(Saved entries)
────────

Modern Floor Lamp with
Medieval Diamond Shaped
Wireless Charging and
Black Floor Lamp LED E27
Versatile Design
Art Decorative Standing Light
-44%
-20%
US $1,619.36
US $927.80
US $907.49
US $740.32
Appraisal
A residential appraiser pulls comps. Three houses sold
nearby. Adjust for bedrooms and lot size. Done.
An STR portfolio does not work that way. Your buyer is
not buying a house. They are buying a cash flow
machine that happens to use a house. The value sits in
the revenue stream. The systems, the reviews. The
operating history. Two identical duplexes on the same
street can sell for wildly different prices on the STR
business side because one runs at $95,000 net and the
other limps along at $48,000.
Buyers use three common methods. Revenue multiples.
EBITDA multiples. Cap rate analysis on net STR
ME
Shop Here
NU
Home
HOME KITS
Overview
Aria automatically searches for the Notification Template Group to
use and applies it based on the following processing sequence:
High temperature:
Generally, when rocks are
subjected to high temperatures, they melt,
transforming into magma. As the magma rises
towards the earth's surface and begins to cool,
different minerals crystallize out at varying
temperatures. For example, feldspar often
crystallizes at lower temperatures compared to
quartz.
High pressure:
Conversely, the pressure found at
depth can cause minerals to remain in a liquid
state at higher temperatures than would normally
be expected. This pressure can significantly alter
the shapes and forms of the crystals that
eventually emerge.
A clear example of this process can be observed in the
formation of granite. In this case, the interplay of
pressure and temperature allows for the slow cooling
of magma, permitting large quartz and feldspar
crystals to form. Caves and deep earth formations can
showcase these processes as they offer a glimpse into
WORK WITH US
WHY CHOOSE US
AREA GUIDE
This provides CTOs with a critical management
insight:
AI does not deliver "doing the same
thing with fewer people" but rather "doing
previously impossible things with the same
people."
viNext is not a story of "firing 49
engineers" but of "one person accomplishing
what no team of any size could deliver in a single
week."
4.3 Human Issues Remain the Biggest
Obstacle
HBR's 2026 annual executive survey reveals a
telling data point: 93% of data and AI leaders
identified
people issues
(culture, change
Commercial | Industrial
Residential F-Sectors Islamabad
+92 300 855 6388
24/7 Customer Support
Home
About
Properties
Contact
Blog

────────

# WHAT THE TASK REQUIRES:
Return exactly, and only, the lines above starting at the line that contains "US $1,619.36" and ending at the line that contains "the revenue stream.".

# EXERCISE OUTPUT:
US $1,619.36
US $927.80
US $907.49
US $740.32
Appraisal
A residential appraiser pulls comps. Three houses sold
nearby. Adjust for bedrooms and lot size. Done.
An STR portfolio does not work that way. Your buyer is
not buying a house. They are buying a cash flow
machine that happens to use a house. The value sits in
the revenue stream. The systems, the reviews. The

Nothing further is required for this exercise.